Chapter 9 Unidimensional continuous variables

In this chapter, we will demonstrate graphs with unidimensional continuous variables only using ggplot2.

9.1 Histogram

9.1.1 Basics and implications

We will start with an easy example.

library(ggplot2)
library(gridExtra)

#Example data
x <- c(50, 51, 53, 55, 56, 60, 65, 65, 68)
#Stored as a dataframe
df <- data.frame(x)

ggplot(df, aes(x)) +
  ggtitle("Histogram of x with ggplot2") +
  geom_histogram(color = "blue", fill = "lightBlue", binwidth = 5, center = 52.5)

In this example, we used geom_histogram to create a histogram on variable x. We can see that it is quick to make and does not need much pre-processing. Moreover, Histograms show data’s empirical distribution within a set of intervals and we suggest using it as a one of the first steps to understand your data.

Note: as shown above, ggplot expects a dataframe, so make sure you do not throw a vector into ggplot.

9.1.2 Types of histograms

The y-scale of histograms can be represented in a variety of ways to express different results:

Frequency or count: y = number of values that fall in each bin

ggplot(finches, aes(x = Depth)) +
  geom_histogram(color="blue",fill="lightblue",binwidth = 0.5,boundary = 6) +
  ggtitle("Frequency histogram")

Cumulative frequency: y = total number of values <= (or <) right boundary of bin

ggplot(finches, aes(x = Depth)) +
  geom_histogram(aes(y = cumsum(after_stat(count))), color="blue", fill="lightblue", binwidth = 0.5, boundary = 6) +
  ggtitle("Cumulative frequency histogram") +
  xlab("Cumulative frequency")

Density: y = relative frequency / binwidth

ggplot(finches, aes(x = Depth)) +
  geom_histogram(aes(y = after_stat(density)), color = "blue", fill = "lightblue", binwidth = 0.5, boundary = 6) +
  ggtitle("Density histogram")

9.1.3 Parameters for geom_histogram

9.1.3.1 Bin boundaries

Be mindful of the boundaries of the bins and whether a point will fall into the left or right bin if it is on a boundary. You can use the parameter closed to control the intervals.
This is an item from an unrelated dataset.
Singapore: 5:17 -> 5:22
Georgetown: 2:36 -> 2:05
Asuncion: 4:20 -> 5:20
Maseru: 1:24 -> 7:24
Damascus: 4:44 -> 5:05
p1 <- ggplot(df, aes(x)) +
  geom_histogram(color = "blue", fill = "lightblue", 
                 binwidth = 5, center = 52.5, closed = "left")  +
  ggtitle("Left closed graph")

p2 <- ggplot(df, aes(x)) +
  geom_histogram(color = "blue", fill = "lightblue", 
                 binwidth = 5, center = 52.5, closed="right")  +
  ggtitle("Right closed graph")

grid.arrange(p1, p2, ncol = 2)

9.1.3.2 Bin numbers

#Default / Only adding some styles to make graph consistent
ggplot(finches, aes(x = Depth)) +
  geom_histogram(color = "blue", fill = "lightblue") +
  ggtitle("Default with pop-up about bin number")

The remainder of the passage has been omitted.